WORK REQUIRED -
Transcribe all of the entries below exactly. Leave out the pictures.

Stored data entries

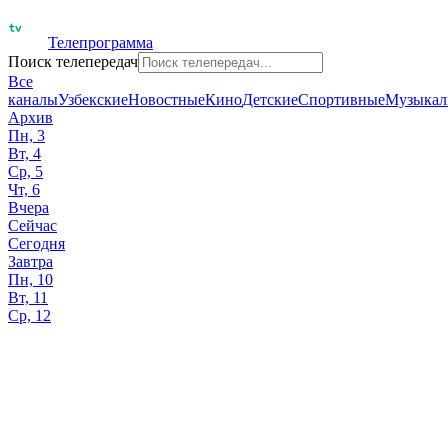
Телепрограмма
Поиск телепередач
Все
каналы
Узбекские
Новостные
Кино
Детские
Спортивные
Музыкал
Архив
Пн, 3
Вт, 4
Ср, 5
Чт, 6
Вчера
Сейчас
Сегодня
Завтра
Пн, 10
Вт, 11
Ср, 12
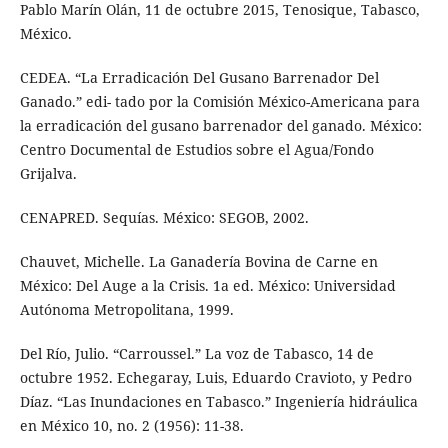
Pablo Marín Olán, 11 de octubre 2015, Tenosique, Tabasco,
México.
CEDEA. “La Erradicación Del Gusano Barrenador Del
Ganado.” edi- tado por la Comisión México-Americana para
la erradicación del gusano barrenador del ganado. México:
Centro Documental de Estudios sobre el Agua/Fondo
Grijalva.
CENAPRED. Sequías. México: SEGOB, 2002.
Chauvet, Michelle. La Ganadería Bovina de Carne en
México: Del Auge a la Crisis. 1a ed. México: Universidad
Autónoma Metropolitana, 1999.
Del Río, Julio. “Carroussel.” La voz de Tabasco, 14 de
octubre 1952. Echegaray, Luis, Eduardo Cravioto, y Pedro
Díaz. “Las Inundaciones en Tabasco.” Ingeniería hidráulica
en México 10, no. 2 (1956): 11-38.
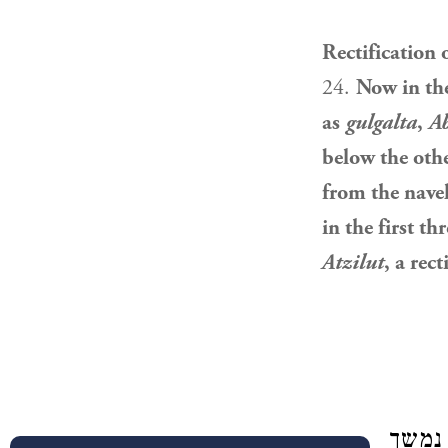
Rectification 
24.
Now in the
as
gulgalta
,
A
below the othe
from the navel
in the first th
Atzilut
, a rec
 נמשך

OUTPUT OF THE EXERCISE -
Телепрограмма
Поиск телепередач
Все
каналы
Узбекские
Новостные
Кино
Детские
Спортивные
Музыкал
Архив
Пн, 3
Вт, 4
Ср, 5
Чт, 6
Вчера
Сейчас
Сегодня
Завтра
Пн, 10
Вт, 11
Ср, 12
Pablo Marín Olán, 11 de octubre 2015, Tenosique, Tabasco,
México.
CEDEA. “La Erradicación Del Gusano Barrenador Del
Ganado.” edi- tado por la Comisión México-Americana para
la erradicación del gusano barrenador del ganado. México:
Centro Documental de Estudios sobre el Agua/Fondo
Grijalva.
CENAPRED. Sequías. México: SEGOB, 2002.
Chauvet, Michelle. La Ganadería Bovina de Carne en
México: Del Auge a la Crisis. 1a ed. México: Universidad
Autónoma Metropolitana, 1999.
Del Río, Julio. “Carroussel.” La voz de Tabasco, 14 de
octubre 1952. Echegaray, Luis, Eduardo Cravioto, y Pedro
Díaz. “Las Inundaciones en Tabasco.” Ingeniería hidráulica
en México 10, no. 2 (1956): 11-38.
Rectification 
24.
Now in the
as
gulgalta
,
A
below the othe
from the navel
in the first th
Atzilut
, a rec
 נמשך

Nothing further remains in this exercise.